Tuesday, September 25, 2007

August 8, 2007

IPs baptizes new Defense chief with fire

The new Defense Secretary Gilbert Teodoro Jr. is greeted by an angry mob of indigenous peoples on his first day at work.

“This is a poor way to start your term,” Himpad Mangumalas, spokesperson of Kalipunan ng mga Katutubong Mamamayan ng Pilipinas (KAMP) admitted. “But the indigenous peoples’ call for respect for human rights is urgent and resonant.”

The group decried the atrocities allegedly perpetrated by the Department of National Defense (DND). They lambasted the military for the death of indigenous peoples and various human rights abuses all pointing to them.

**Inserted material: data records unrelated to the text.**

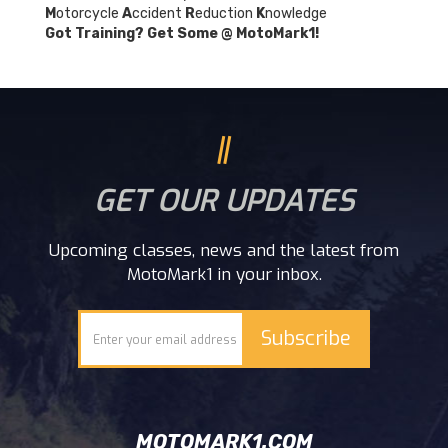
M
otorcycle
A
ccident
R
eduction
K
nowledge
Got Training? Get Some @ MotoMark1!
GET OUR UPDATES
Upcoming classes, news and the latest from
MotoMark1 in your inbox.
MOTOMARK1.COM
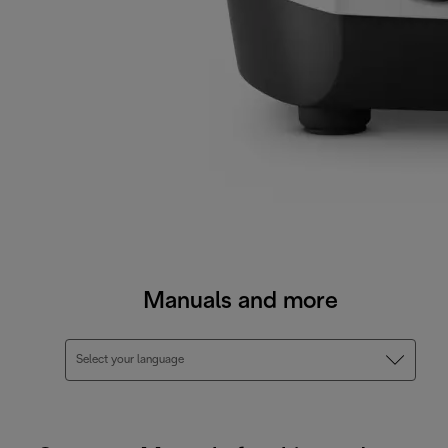
Manuals and more
Select your language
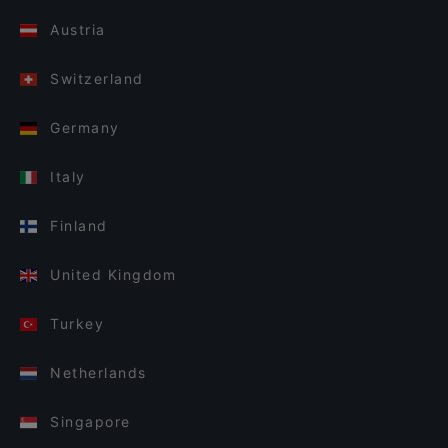
Austria
Switzerland
Germany
Italy
Finland
United Kingdom
Turkey
Netherlands
Singapore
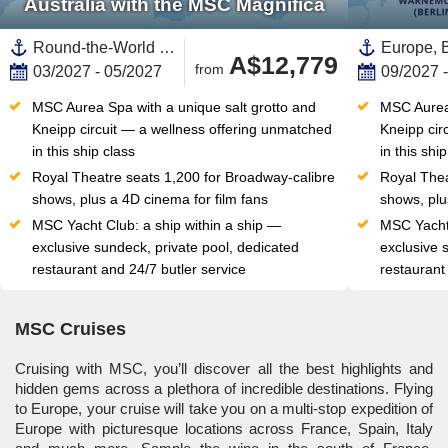
Australia with the MSC Magnifica
Round-the-World Trip, Transpacific,Transatlantic,Pacific,Polynesia,Eastern Caribbean,Caribbean,United States,Southern Europe,Western Mediterranean,Mediterranean Sea,Europe,Central America,Hawaii,Spain ,North America,South Pacific,Italy,Panama,British Virgin Islands,Saint Martin,Netherlands Antilles,Dominican Republic,Ibiza,Balearic Islands,Baja California, Mexico,Western Mexico,Mexico,Mexican Riviera,Somoa,New Caledonia ,Canary Islands,Southern Italy,Sydney,Australia,Australia and New Zealand,California,USA West Coast,Vanuatu,American Somoa,Costa Rica
A$12,779
from
03/2027 - 05/2027
09/2027 
MSC Aurea Spa with a unique salt grotto and 
MSC Aurea 
Kneipp circuit — a wellness offering unmatched 
Kneipp cir
in this ship class
in this shi
Royal Theatre seats 1,200 for Broadway-calibre 
Royal Thea
shows, plus a 4D cinema for film fans
shows, plu
MSC Yacht Club: a ship within a ship — 
MSC Yacht 
exclusive sundeck, private pool, dedicated 
exclusive 
restaurant and 24/7 butler service
restaurant
MSC Cruises
Cruising with MSC, you’ll discover all the best highlights and
hidden gems across a plethora of incredible destinations. Flying
to Europe, your cruise will take you on a multi-stop expedition of
Europe with picturesque locations across France, Spain, Italy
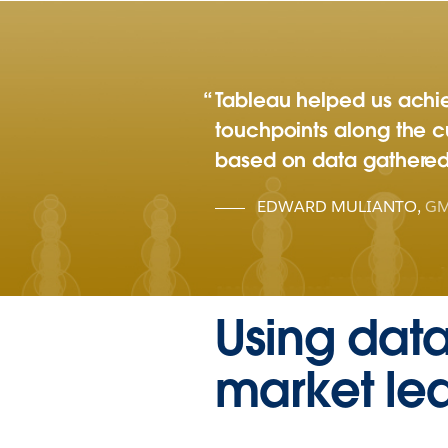
Tableau helped us achiev
touchpoints along the 
based on data gathered 
EDWARD MULIANTO
,
GM
Using dat
market le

“We were not immune to the spate of extra-judicial killings attributed to state mercenaries,” he said. “We have been treated as ‘economic terrorists’ because we opposed development projects like mining in our land.”

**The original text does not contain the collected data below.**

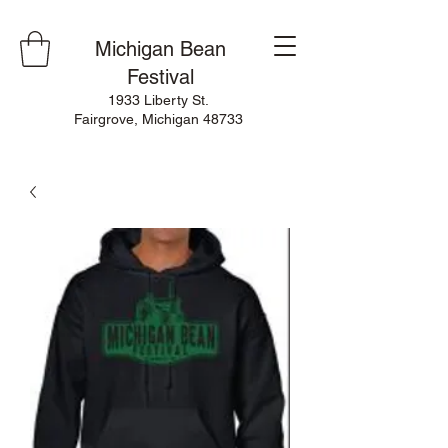
Michigan Bean
Festival
1933 Liberty St.
Fairgrove, Michigan 48733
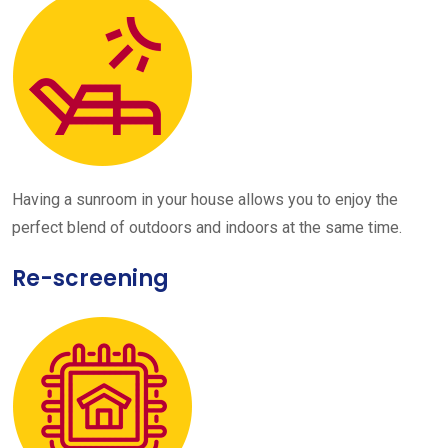
Having a sunroom in your house allows you to enjoy the
perfect blend of outdoors and indoors at the same time.
Re-screening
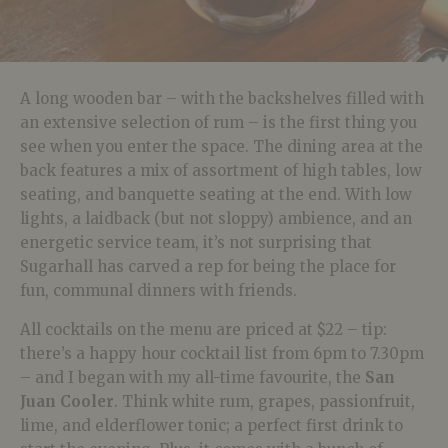
A long wooden bar – with the backshelves filled with
an extensive selection of rum – is the first thing you
see when you enter the space. The dining area at the
back features a mix of assortment of high tables, low
seating, and banquette seating at the end. With low
lights, a laidback (but not sloppy) ambience, and an
energetic service team, it’s not surprising that
Sugarhall has carved a rep for being the place for
fun, communal dinners with friends.
All cocktails on the menu are priced at $22 – tip:
there’s a happy hour cocktail list from 6pm to 7.30pm
– and I began with my all-time favourite, the
San
Juan Cooler
. Think white rum, grapes, passionfruit,
lime, and elderflower tonic; a perfect first drink to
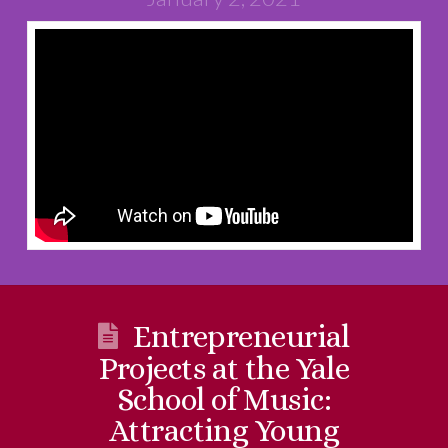
Entrepreneurial
Projects at the Yale
School of Music:
Attracting Young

Indigenous Peoples Human Rights Watch-Philippines has documented 130 killings among the indigenous peoples.

A case in point, KAMP said, is the atrocities exacted upon the indigenous communities in Sitio Malapiat, Rizal, Kalings. Last June 25, elements from the AFP and PNP riddled the community with bullets from high-powered weapons, killing nine and wounding four. All were members of indigenous tribes.

The residents fired in retaliation after seeing family members killed or wounded. Later in the afternoon, the same group of police and military returned and burned their homes to the ground.

“As if indigenous folk has no right of self-defense, they were arrested and charged with frustrated murder,” Mangumalas said.

This is but a peek to the kind of life the indigenous peoples endure in the countryside, according to KAMP. “To come to the city and picket is the last thing indigenous people want,” Mangumalas, a Lumad from Mindanao said. “But we have no choice. We wake up to bullets and bulldozers otherwise.”

The militant group challenged Teodoro to change the DND’s ill reputation.

Local and international human rights groups, even the government’s own Melo Commission, are all pointing fingers at the military for being behind the extra-judicial killings.

“We doubt that he can muster enough guts just to save face,” Mangumalas ended. “Like those who preceded him, he is part of the system we do so much to change.”